* What you need to do:
In the listing below, start your output at the line with "Participación en reuniones, debates y" and end it after the line with "ura defensiva en", copying every line exactly.

* Source data:
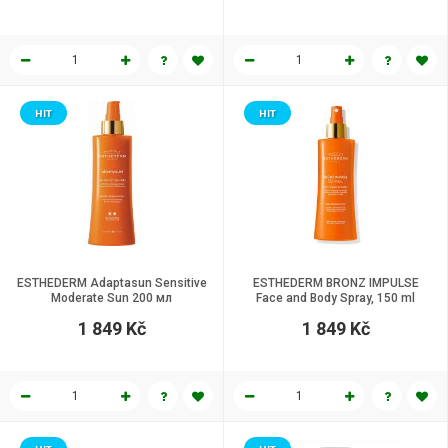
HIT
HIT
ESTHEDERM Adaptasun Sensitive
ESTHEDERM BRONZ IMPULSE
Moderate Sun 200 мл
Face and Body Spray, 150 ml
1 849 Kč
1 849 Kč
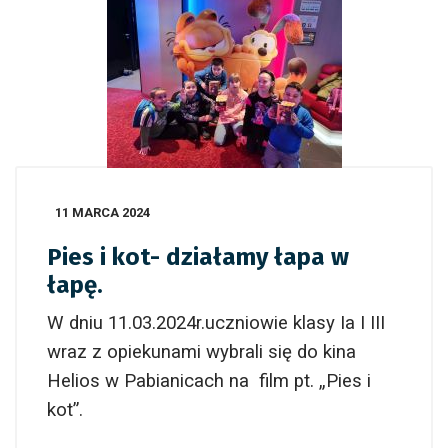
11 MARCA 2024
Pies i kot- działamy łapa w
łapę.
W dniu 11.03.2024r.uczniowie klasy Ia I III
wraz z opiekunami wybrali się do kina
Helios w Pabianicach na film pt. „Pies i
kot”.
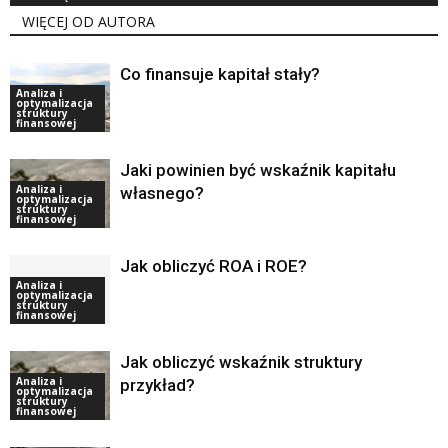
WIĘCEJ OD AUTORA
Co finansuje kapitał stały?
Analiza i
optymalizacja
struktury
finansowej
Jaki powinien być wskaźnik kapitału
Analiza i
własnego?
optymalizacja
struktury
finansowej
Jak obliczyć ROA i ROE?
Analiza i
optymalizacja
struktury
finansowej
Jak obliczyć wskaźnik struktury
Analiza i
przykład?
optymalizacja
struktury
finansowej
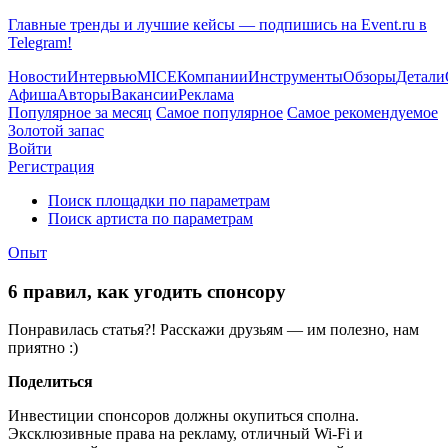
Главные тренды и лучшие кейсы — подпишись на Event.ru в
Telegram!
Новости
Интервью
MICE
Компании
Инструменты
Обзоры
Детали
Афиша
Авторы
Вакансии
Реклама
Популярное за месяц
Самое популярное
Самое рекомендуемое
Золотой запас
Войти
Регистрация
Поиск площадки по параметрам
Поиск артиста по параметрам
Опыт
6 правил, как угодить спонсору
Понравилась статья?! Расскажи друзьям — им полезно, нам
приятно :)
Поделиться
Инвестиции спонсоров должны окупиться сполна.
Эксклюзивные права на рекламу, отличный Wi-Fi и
--
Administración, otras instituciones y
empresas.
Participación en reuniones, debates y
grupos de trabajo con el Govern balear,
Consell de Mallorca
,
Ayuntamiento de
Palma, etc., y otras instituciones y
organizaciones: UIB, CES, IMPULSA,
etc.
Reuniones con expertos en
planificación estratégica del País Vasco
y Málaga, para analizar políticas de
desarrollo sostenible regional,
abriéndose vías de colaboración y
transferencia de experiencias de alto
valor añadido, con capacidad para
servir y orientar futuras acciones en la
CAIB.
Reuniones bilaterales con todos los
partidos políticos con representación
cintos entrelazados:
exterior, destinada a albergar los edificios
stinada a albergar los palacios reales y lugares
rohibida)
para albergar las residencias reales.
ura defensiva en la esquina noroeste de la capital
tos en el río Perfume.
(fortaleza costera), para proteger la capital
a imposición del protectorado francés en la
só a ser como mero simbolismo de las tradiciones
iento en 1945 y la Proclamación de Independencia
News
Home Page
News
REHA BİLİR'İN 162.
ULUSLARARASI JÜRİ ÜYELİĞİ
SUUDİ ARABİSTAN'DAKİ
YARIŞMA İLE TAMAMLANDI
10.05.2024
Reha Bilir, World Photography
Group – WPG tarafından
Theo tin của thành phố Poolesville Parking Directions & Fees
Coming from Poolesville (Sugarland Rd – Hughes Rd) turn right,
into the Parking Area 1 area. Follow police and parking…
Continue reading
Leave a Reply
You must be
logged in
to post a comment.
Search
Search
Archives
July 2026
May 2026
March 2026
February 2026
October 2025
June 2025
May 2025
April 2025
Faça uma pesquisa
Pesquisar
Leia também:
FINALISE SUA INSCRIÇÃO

* Exercise solution:
Participación en reuniones, debates y
grupos de trabajo con el Govern balear,
Consell de Mallorca
,
Ayuntamiento de
Palma, etc., y otras instituciones y
organizaciones: UIB, CES, IMPULSA,
etc.
Reuniones con expertos en
planificación estratégica del País Vasco
y Málaga, para analizar políticas de
desarrollo sostenible regional,
abriéndose vías de colaboración y
transferencia de experiencias de alto
valor añadido, con capacidad para
servir y orientar futuras acciones en la
CAIB.
Reuniones bilaterales con todos los
partidos políticos con representación
cintos entrelazados:
exterior, destinada a albergar los edificios
stinada a albergar los palacios reales y lugares
rohibida)
para albergar las residencias reales.
ura defensiva en la esquina noroeste de la capital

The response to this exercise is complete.